----- Data in this exercise
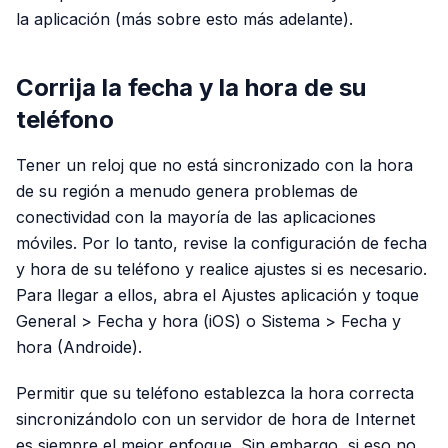
la aplicación (más sobre esto más adelante).
Corrija la fecha y la hora de su
teléfono
Tener un reloj que no está sincronizado con la hora
de su región a menudo genera problemas de
conectividad con la mayoría de las aplicaciones
móviles. Por lo tanto, revise la configuración de fecha
y hora de su teléfono y realice ajustes si es necesario.
Para llegar a ellos, abra el Ajustes aplicación y toque
General > Fecha y hora (iOS) o Sistema > Fecha y
hora (Androide).
Permitir que su teléfono establezca la hora correcta
sincronizándolo con un servidor de hora de Internet
es siempre el mejor enfoque. Sin embargo, si eso no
----------
Instructions for the task — Although the records contain pictures, the copy should consist of their text alone, reproduced exactly.

Solution to this exercise —
la aplicación (más sobre esto más adelante).
Corrija la fecha y la hora de su
teléfono
Tener un reloj que no está sincronizado con la hora
de su región a menudo genera problemas de
conectividad con la mayoría de las aplicaciones
móviles. Por lo tanto, revise la configuración de fecha
y hora de su teléfono y realice ajustes si es necesario.
Para llegar a ellos, abra el Ajustes aplicación y toque
General > Fecha y hora (iOS) o Sistema > Fecha y
hora (Androide).
Permitir que su teléfono establezca la hora correcta
sincronizándolo con un servidor de hora de Internet
es siempre el mejor enfoque. Sin embargo, si eso no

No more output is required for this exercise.